* What you should do: Reproduce word for word every line of the entries below, from the line containing "Return results in" through the final line, and nothing else.

(Data provided begins)

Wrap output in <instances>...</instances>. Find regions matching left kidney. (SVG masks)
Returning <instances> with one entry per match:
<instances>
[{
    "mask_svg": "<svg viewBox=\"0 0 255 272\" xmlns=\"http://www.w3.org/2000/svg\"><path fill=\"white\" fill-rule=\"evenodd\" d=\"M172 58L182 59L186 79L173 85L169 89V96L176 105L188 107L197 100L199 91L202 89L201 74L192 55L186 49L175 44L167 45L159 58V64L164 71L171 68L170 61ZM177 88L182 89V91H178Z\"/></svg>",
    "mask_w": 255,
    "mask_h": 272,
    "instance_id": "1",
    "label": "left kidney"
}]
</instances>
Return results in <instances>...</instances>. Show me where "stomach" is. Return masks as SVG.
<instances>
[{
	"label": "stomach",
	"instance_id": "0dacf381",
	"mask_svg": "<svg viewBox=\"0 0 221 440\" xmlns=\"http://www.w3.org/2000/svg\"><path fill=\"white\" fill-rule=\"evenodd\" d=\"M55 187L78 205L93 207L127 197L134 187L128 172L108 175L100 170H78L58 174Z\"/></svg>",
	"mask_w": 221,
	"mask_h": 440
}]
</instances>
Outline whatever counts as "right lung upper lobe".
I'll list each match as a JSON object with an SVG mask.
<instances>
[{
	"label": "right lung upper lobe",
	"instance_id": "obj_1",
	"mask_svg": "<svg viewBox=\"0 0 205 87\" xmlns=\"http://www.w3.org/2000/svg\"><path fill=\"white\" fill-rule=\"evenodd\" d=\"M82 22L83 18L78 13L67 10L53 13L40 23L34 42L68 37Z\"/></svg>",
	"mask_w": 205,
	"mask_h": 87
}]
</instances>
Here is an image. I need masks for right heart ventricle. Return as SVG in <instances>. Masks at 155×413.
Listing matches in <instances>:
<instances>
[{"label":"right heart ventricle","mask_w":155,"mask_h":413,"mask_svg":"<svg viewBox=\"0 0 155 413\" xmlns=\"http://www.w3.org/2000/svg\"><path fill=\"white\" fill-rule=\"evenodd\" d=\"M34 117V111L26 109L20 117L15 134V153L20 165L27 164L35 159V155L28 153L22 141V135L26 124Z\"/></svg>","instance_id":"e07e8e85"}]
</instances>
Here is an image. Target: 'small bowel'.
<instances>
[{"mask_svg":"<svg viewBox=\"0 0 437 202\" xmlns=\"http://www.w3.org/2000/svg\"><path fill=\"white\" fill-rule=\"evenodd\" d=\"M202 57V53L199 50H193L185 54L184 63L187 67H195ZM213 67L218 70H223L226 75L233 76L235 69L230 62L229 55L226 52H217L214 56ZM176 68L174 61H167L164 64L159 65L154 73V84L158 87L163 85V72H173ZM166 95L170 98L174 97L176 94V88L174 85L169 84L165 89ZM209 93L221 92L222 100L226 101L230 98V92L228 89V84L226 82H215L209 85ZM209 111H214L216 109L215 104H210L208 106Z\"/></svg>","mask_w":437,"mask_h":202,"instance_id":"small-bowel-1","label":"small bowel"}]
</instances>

(Data provided ends)

* Output of the task:
Return results in <instances>...</instances>. Show me where "stomach" is. Return masks as SVG.
<instances>
[{
	"label": "stomach",
	"instance_id": "0dacf381",
	"mask_svg": "<svg viewBox=\"0 0 221 440\" xmlns=\"http://www.w3.org/2000/svg\"><path fill=\"white\" fill-rule=\"evenodd\" d=\"M55 187L78 205L93 207L127 197L134 187L128 172L108 175L100 170H78L58 174Z\"/></svg>",
	"mask_w": 221,
	"mask_h": 440
}]
</instances>
Outline whatever counts as "right lung upper lobe".
I'll list each match as a JSON object with an SVG mask.
<instances>
[{
	"label": "right lung upper lobe",
	"instance_id": "obj_1",
	"mask_svg": "<svg viewBox=\"0 0 205 87\" xmlns=\"http://www.w3.org/2000/svg\"><path fill=\"white\" fill-rule=\"evenodd\" d=\"M82 22L83 18L78 13L67 10L53 13L40 23L34 42L68 37Z\"/></svg>",
	"mask_w": 205,
	"mask_h": 87
}]
</instances>
Here is an image. I need masks for right heart ventricle. Return as SVG in <instances>. Masks at 155×413.
Listing matches in <instances>:
<instances>
[{"label":"right heart ventricle","mask_w":155,"mask_h":413,"mask_svg":"<svg viewBox=\"0 0 155 413\" xmlns=\"http://www.w3.org/2000/svg\"><path fill=\"white\" fill-rule=\"evenodd\" d=\"M34 117V111L26 109L20 117L15 134V153L20 165L27 164L35 159V155L28 153L22 141V135L26 124Z\"/></svg>","instance_id":"e07e8e85"}]
</instances>
Here is an image. Target: 'small bowel'.
<instances>
[{"mask_svg":"<svg viewBox=\"0 0 437 202\" xmlns=\"http://www.w3.org/2000/svg\"><path fill=\"white\" fill-rule=\"evenodd\" d=\"M202 57V53L199 50H193L185 54L184 63L187 67H195ZM213 67L218 70H223L226 75L233 76L235 69L230 62L229 55L226 52H217L214 56ZM176 68L174 61H167L164 64L159 65L154 73V84L158 87L163 85V72H173ZM166 95L170 98L174 97L176 94V88L174 85L169 84L165 89ZM209 93L221 92L222 100L226 101L230 98V92L228 89V84L226 82H215L209 85ZM209 111H214L216 109L215 104H210L208 106Z\"/></svg>","mask_w":437,"mask_h":202,"instance_id":"small-bowel-1","label":"small bowel"}]
</instances>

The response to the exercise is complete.